Unnamed: 0,seriesuid,coordX,coordY,coordZ,class
0,1.3.6.1.4.1.14519.5.2.1.6279.6001.100225287222...,-56.08,-67.85,-311.92,0
1,1.3.6.1.4.1.14519.5.2.1.6279.6001.100225287222...,53.21,-244.41,-245.17,0
2,1.3.6.1.4.1.14519.5.2.1.6279.6001.100225287222...,103.66,-121.8,-286.62,0
3,1.3.6.1.4.1.14519.5.2.1.6279.6001.100225287222...,-33.66,-72.75,-308.41,0
4,1.3.6.1.4.1.14519.5.2.1.6279.6001.100225287222...,-32.25,-85.36,-362.51,0


Each of the 888 Ct scan is identified by its `seriesuid`, and contains between 32 and > 1400 different candidate nodules:

In [6]:
(candidates
 .groupby('seriesuid')['seriesuid']
 .count()
 .describe()
)

count     888.000000
mean      620.568694
std       229.923643
min        32.000000
25%       453.000000
50%       582.500000
75%       769.250000
max      1468.000000
Name: seriesuid, dtype: float64

The `annotations.csv` file contains information for those candidates that were flagged as nodules.
It contains 

- `seriesuid`: the unique identifier of the scan
- `coordX`, `coordY`, `coordZ`: the coordinates of the nodule _center_ in __patient coordinates__.
- `diameter_mm`: the diameter of the nodule, in millimeters

Interestingly, the coordinates were recorded with higher precision, e.g. more decimal places, than
in the `candidates.csv` file. (Perhaps because these nodules were considered more interesting?
Who knows..)

In [8]:
annotations.head()

Unnamed: 0,seriesuid,coordX,coordY,coordZ,diameter_mm
0,1.3.6.1.4.1.14519.5.2.1.6279.6001.100225287222...,-128.699421,-175.319272,-298.387506,5.651471
1,1.3.6.1.4.1.14519.5.2.1.6279.6001.100225287222...,103.783651,-211.925149,-227.12125,4.224708
2,1.3.6.1.4.1.14519.5.2.1.6279.6001.100398138793...,69.639017,-140.944586,876.374496,5.786348
3,1.3.6.1.4.1.14519.5.2.1.6279.6001.100621383016...,-24.013824,192.102405,-391.081276,8.143262
4,1.3.6.1.4.1.14519.5.2.1.6279.6001.100621383016...,2.441547,172.464881,-405.493732,18.54515


Only 1186 of the roughly half a million candidate nodules are annotated:

In [7]:
annotations.shape

(1186, 5)

As for the `candidates.csv file`, there can be multiple nodules annotated in the same
scan - albeit the range is much smaller: 1 - 12 nodules were reported in 601 scans.

In [9]:
(annotations
 .groupby('seriesuid')['seriesuid']
 .count()
 .describe()
)

count    601.000000
mean       1.973378
std        1.483000
min        1.000000
25%        1.000000
50%        1.000000
75%        2.000000
max       12.000000
Name: seriesuid, dtype: float64

To complete the diagnostic pipeline, we need to perform multiple tasks, including building a classifier
that returns the status of a previously identified candidate nodule as either _benign_ or _malignant_.

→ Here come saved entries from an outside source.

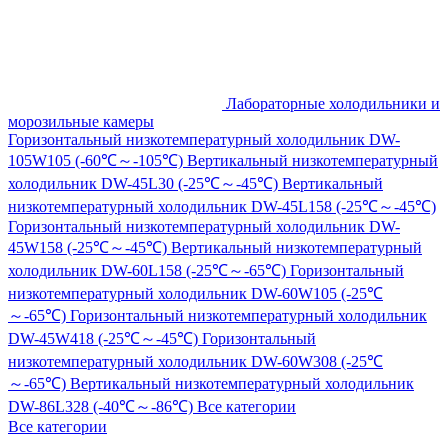
Лабораторные холодильники и
морозильные камеры
Горизонтальный низкотемпературный холодильник DW-
105W105 (-60℃～-105℃)
Вертикальный низкотемпературный
холодильник DW-45L30 (-25℃～-45℃)
Вертикальный
низкотемпературный холодильник DW-45L158 (-25℃～-45℃)
Горизонтальный низкотемпературный холодильник DW-
45W158 (-25℃～-45℃)
Вертикальный низкотемпературный
холодильник DW-60L158 (-25℃～-65℃)
Горизонтальный
низкотемпературный холодильник DW-60W105 (-25℃
～-65℃)
Горизонтальный низкотемпературный холодильник
DW-45W418 (-25℃～-45℃)
Горизонтальный
низкотемпературный холодильник DW-60W308 (-25℃
～-65℃)
Вертикальный низкотемпературный холодильник
DW-86L328 (-40℃～-86℃)
Все категории
Все категории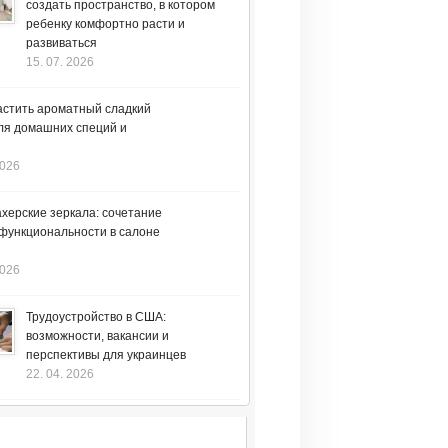
создать пространство, в котором
ребенку комфортно расти и
развиваться
15. 07. 2026
астить ароматный сладкий
ля домашних специй и
2026
херские зеркала: сочетание
 функциональности в салоне
2026
Трудоустройство в США:
возможности, вакансии и
перспективы для украинцев
22. 04. 2026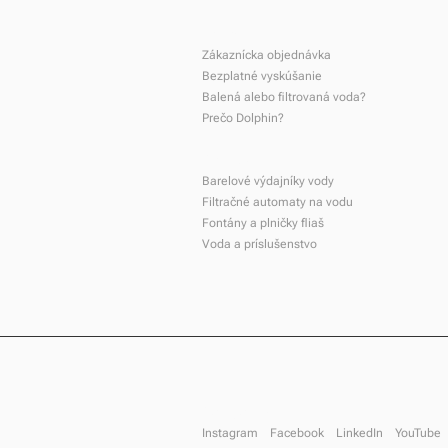
Domov
Zákaznícka objednávka
Bezplatné vyskúšanie
Balená alebo filtrovaná voda?
Prečo Dolphin?
Produkty
Tvoj život, tvoja voda – nový
Barelové výdajníky vody
príbeh značky Dolphin
Filtračné automaty na vodu
Fontány a plničky fliaš
Voda a príslušenstvo
Sledujte nás!
Instagram
Facebook
LinkedIn
YouTube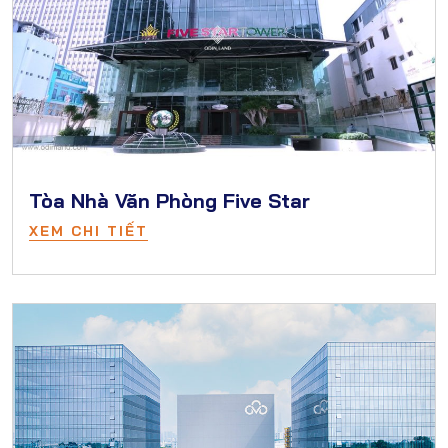
Tòa Nhà Văn Phòng Five Star
XEM CHI TIẾT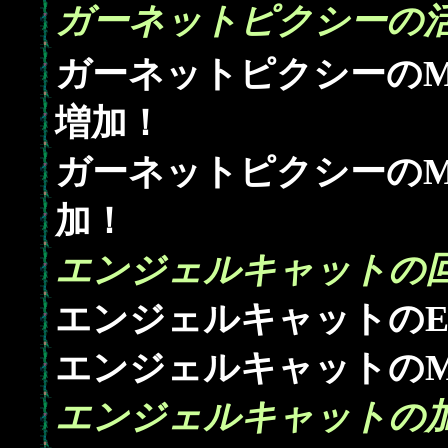
ガーネットピクシーの活
ガーネットピクシーのM
増加！
ガーネットピクシーのM
加！
エンジェルキャットの回
エンジェルキャットのE
エンジェルキャットのM
エンジェルキャットの加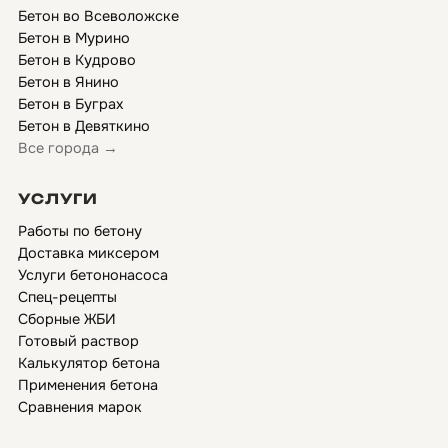
Бетон во Всеволожске
Бетон в Мурино
Бетон в Кудрово
Бетон в Янино
Бетон в Буграх
Бетон в Девяткино
Все города →
УСЛУГИ
Работы по бетону
Доставка миксером
Услуги бетононасоса
Спец-рецепты
Сборные ЖБИ
Готовый раствор
Калькулятор бетона
Применения бетона
Сравнения марок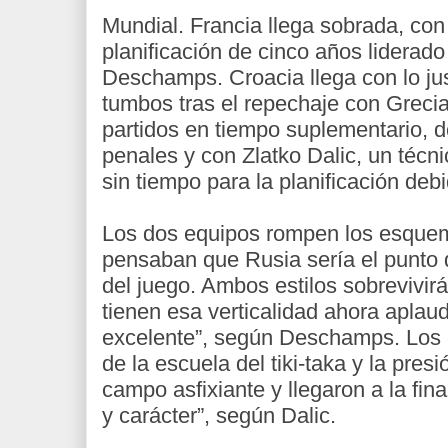
Mundial. Francia llega sobrada, con
planificación de cinco años liderado 
Deschamps. Croacia llega con lo jus
tumbos tras el repechaje con Grecia
partidos en tiempo suplementario, d
penales y con Zlatko Dalic, un téc
sin tiempo para la planificación debi
Los dos equipos rompen los esque
pensaban que Rusia sería el punto d
del juego. Ambos estilos sobrevivir
tienen esa verticalidad ahora aplau
excelente”, según Deschamps. Los 
de la escuela del tiki-taka y la pres
campo asfixiante y llegaron a la fina
y carácter”, según Dalic.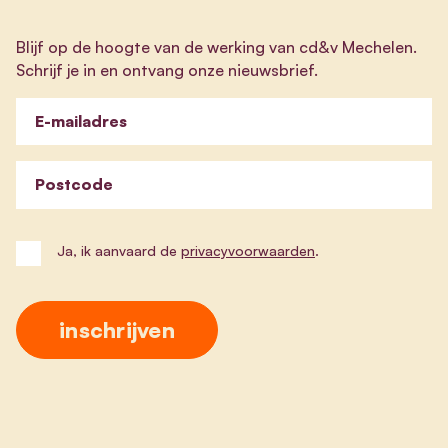
Blijf op de hoogte van de werking van cd&v Mechelen.
Schrijf je in en ontvang onze nieuwsbrief.
E-mailadres
Postcode
Ja, ik aanvaard de
privacyvoorwaarden
.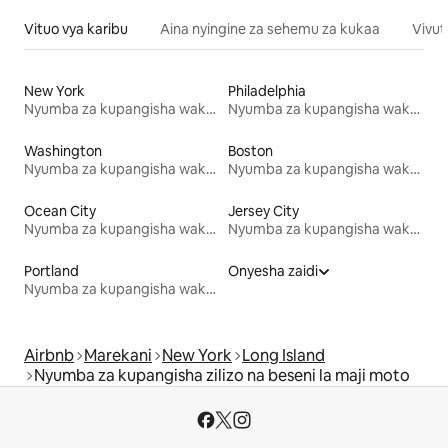
Vituo vya karibu
Aina nyingine za sehemu za kukaa
Vivut
New York
Philadelphia
Nyumba za kupangisha wakati wa likizo
Nyumba za kupangisha wakati wa likizo
Washington
Boston
Nyumba za kupangisha wakati wa likizo
Nyumba za kupangisha wakati wa likizo
Ocean City
Jersey City
Nyumba za kupangisha wakati wa likizo
Nyumba za kupangisha wakati wa likizo
Portland
Onyesha zaidi
Nyumba za kupangisha wakati wa likizo
Airbnb
Marekani
New York
Long Island
Nyumba za kupangisha zilizo na beseni la maji moto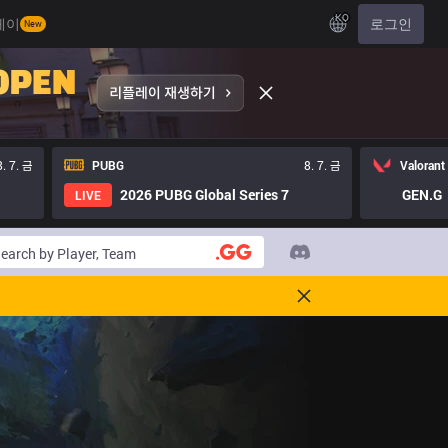
KO
레이
로그인
New
8. 7. 금
PUBG
8. 7. 금
Valorant
2026 PUBG Global Series 7
GEN.G
LIVE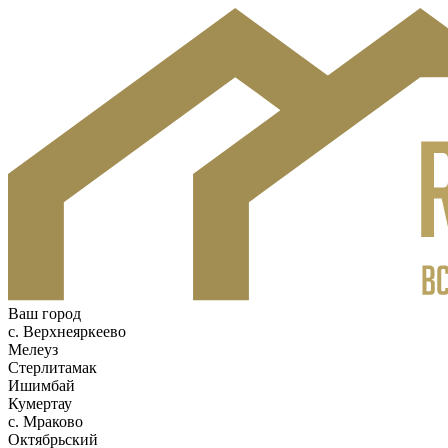
Ваш город
с. Верхнеяркеево
Мелеуз
Стерлитамак
Ишимбай
Кумертау
c. Мраково
Октябрьский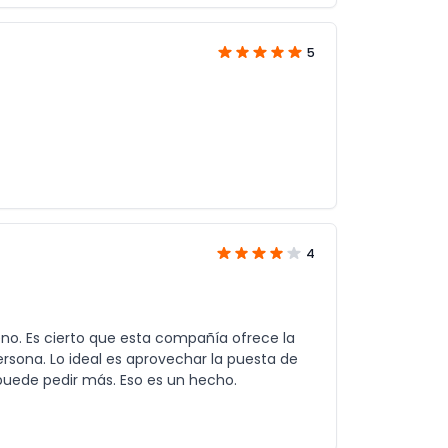
5
4
eno. Es cierto que esta compañía ofrece la
rsona. Lo ideal es aprovechar la puesta de
 puede pedir más. Eso es un hecho.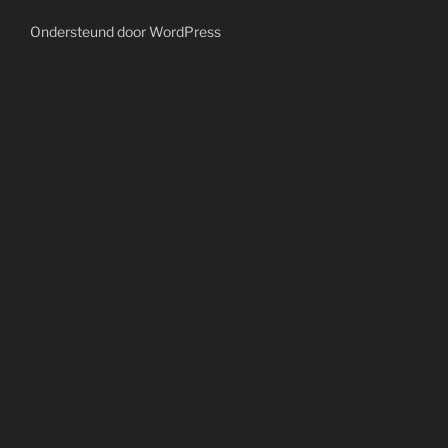
Ondersteund door WordPress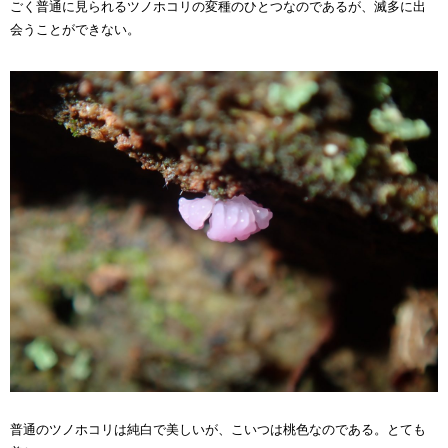
ごく普通に見られるツノホコリの変種
のひとつ
なのであるが、
滅多に
出
会うことができない。
普通のツノホコリは純白で美しいが、こいつは桃色なのである。とても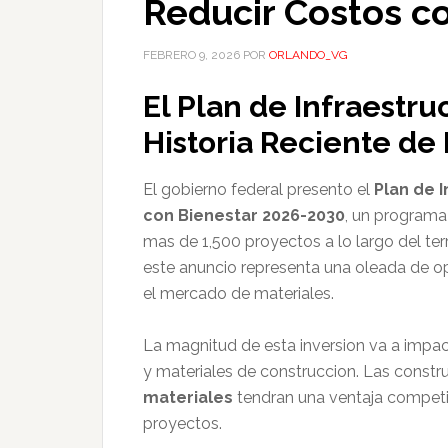
Reducir Costos c
FEBRERO 9, 2026
POR
ORLANDO_VG
El Plan de Infraestru
Historia Reciente de
El gobierno federal presento el
Plan de I
con Bienestar 2026-2030
, un programa
mas de 1,500 proyectos a lo largo del terri
este anuncio representa una oleada de 
el mercado de materiales.
La magnitud de esta inversion va a impa
y materiales de construccion. Las constr
materiales
tendran una ventaja competiti
proyectos.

This decision will be made on a nodule-by-nodule basis, and only requires local information (e.g. voxels
in the vicinity of the nodule center) as input.

First, we will combine information from the two CSV files to generate a list of candidate nodules, each
annotated with the following elements.

The smallest nodule has a diameter of 3.5 mm, the largest measures 27 mm across.

In [10]:
(annotations
 .groupby('seriesuid')
 .agg({'diameter_mm':  np.mean})
 .describe()
)

Unnamed: 0,diameter_mm
count,601.0
mean,8.781195
std,4.699269
min,3.530974
25%,5.56275
50%,6.966073
75%,10.496969
max,27.442423


Based on this information, the authors decide to 

1. Calculate the radius of each nodule.
2. Decide that nodule with centers within a Euclidean distance of < 1/2 of the radius are the same.
   
`min_diameter = diameter_mm / 2 / 2`

Because only a small subset of the candidate nodules are annotated with the `diameter_mm`
information, we also have to decide what to do with this missing information for the rest of them.
Here, we simply record a size of 0 mm for each candidate. (After all, if a candidate is _not_ a
nodule, it doesn't really _have_ a size.)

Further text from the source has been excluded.